View on GitHub

MendelEstimateFrequencies.jl

This analysis option calculates a likelihood-based estimate of allele frequencies.

Download this project as a .zip file Download this project as a tar.gz file

Overview

Mendel Estimate Frequencies is a component of the umbrella OpenMendel project.

Appropriate Problems and Data Sets

The Estimate Frequencies model applies to pedigrees, including those with missing marker data. This option can handle noncodominant markers and markers with more than 2 alleles. With too many marker alleles computational efficiency suffers and large sample statistical assumptions become suspect. We recommend consolidating alleles until at most eight alleles remain and each has a frequency of 0.05 or greater.

Installation

Note: The three OpenMendel packages (1) SnpArrays, (2) MendelSearch, and (3) MendelBase must be installed before any other OpenMendel package will run. It is easiest if these three packages are installed in the above order and before any other OpenMendel package.

Within Julia, use the package manager to install MendelEstimateFrequencies:

 pkg> add https://github.com/OpenMendel/MendelEstimateFrequencies.jl.git

This package supports Julia v1.0+

Input Files

The Mendel EstimateFrequencies analysis package uses the following input files. Example input files can be found in the data subfolder of the Mendel EstimateFrequencies project. (An analysis won’t always need every file type below.)

Control file

The Control file is a text file consisting of keywords and their assigned values. The format of the Control file is:

Keyword = Keyword_Value(s)

Below is an example of a simple Control file to run EstimateFrequencies:

#
# Input and Output files.
#
locus_file = estimate frequencies 2 LocusFrame.txt
pedigree_file = estimate frequencies 2 PedigreeFrame.txt
phenotype_file = estimate frequencies 2 PhenotypeFrame.txt
output_file = estimate frequencies 2 Output.txt
#
# Analysis parameters for Estimate Frequencies option.
#

In the example above, there are three keywords specifying the input files: estimate frequencies 2 LocusFrame.txt, estimate frequencies 2 PedigreeFrame.txt, and estimate frequencies 2 PhenotypeFrame.txt. There is one keyword specifying the standard output file: estimate frequencies 2 Output.txt. There are no analysis parameters specified for this run; all analysis parameters take the default values. The text after the ‘=’ are the keyword values. A list of OpenMendel keywords common to most analysis package can be found here. The names of keywords are not case sensitive. (The keyword values may be case sensitive.)

Data Files

EstimateFrequencies requires a Control file, and a Pedigree file. Genotype data can be included in the Pedigree file, in which case a Locus file is required. Alternatively, genotype data can be provided in a SNP data file, in which case a SNP Definition File is required. OpenMendel will also accept PLINK format FAM and BIM files. Details on the format and contents of the Control and data files can be found on the MendelBase documentation page. There are example data files in the EstimateFrequencies data folder.

Running the Analysis

To run this analysis package, first launch Julia. Then load the package with the command:

 julia> using MendelEstimateFrequencies

Next, if necessary, change to the directory containing your files, for example,

 julia> cd("~/path/to/data/files/")

Finally, to run the analysis using the parameters in your Control file, for example, Control_file.txt, use the command:

 julia> EstimateFrequencies("Control_file.txt")
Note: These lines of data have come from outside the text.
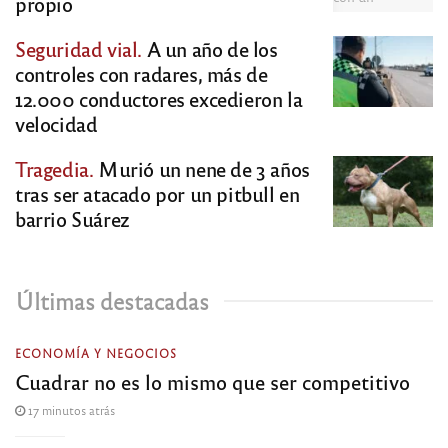
propio
Seguridad vial.
A un año de los
controles con radares, más de
12.000 conductores excedieron la
velocidad
Tragedia.
Murió un nene de 3 años
tras ser atacado por un pitbull en
barrio Suárez
Últimas destacadas
ECONOMÍA Y NEGOCIOS
Cuadrar no es lo mismo que ser competitivo
17 minutos atrás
Note: The package is called MendelEstimateFrequencies but the analysis function is called simply EstimateFrequencies.

Citation

If you use this analysis package in your research, please cite the following reference in the resulting publications:

OPENMENDEL: a cooperative programming project for statistical genetics. Zhou H, Sinsheimer JS, Bates DM, Chu BB, German CA, Ji SS, Keys KL, Kim J, Ko S, Mosher GD, Papp JC, Sobel EM, Zhai J, Zhou JJ, Lange K. Hum Genet. 2019 Mar 26. doi: 10.1007/s00439-019-02001-z. [Epub ahead of print] PMID: 30915546

Acknowledgments

This project is supported by the National Institutes of Health under NIGMS awards R01GM053275 and R25GM103774 and NHGRI award R01HG006139.